* _Data to use_
★ ★ ★ ★ ★ ★ ★

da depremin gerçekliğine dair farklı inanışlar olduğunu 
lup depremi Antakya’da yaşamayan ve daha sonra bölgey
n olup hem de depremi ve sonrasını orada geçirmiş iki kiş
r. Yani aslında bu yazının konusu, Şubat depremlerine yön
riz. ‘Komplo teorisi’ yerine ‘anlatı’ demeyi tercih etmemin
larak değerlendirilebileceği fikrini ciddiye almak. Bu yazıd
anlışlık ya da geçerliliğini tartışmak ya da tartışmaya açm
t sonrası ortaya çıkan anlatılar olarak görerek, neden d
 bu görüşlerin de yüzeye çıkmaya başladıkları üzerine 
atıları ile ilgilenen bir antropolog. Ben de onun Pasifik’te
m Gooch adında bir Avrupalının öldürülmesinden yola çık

★ ★ ★ ★ ★ ★ ★

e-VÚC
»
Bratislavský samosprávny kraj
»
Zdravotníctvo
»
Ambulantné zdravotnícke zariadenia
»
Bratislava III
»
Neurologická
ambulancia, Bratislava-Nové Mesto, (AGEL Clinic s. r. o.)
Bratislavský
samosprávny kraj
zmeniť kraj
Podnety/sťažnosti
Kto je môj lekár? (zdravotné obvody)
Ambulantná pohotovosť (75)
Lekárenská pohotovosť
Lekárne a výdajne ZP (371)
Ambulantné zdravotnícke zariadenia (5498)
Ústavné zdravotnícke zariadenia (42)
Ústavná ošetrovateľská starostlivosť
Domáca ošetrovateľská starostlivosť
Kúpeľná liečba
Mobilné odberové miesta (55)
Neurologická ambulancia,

★ ★ ★ ★ ★ ★ ★

* _Task brief_
Retype the records above, but only those lines that fall between the line containing "anlışlık ya da" and the line containing "m Gooch adında", with both of those lines included, exactly as written.

* _Output_
anlışlık ya da geçerliliğini tartışmak ya da tartışmaya açm
t sonrası ortaya çıkan anlatılar olarak görerek, neden d
 bu görüşlerin de yüzeye çıkmaya başladıkları üzerine 
atıları ile ilgilenen bir antropolog. Ben de onun Pasifik’te
m Gooch adında bir Avrupalının öldürülmesinden yola çık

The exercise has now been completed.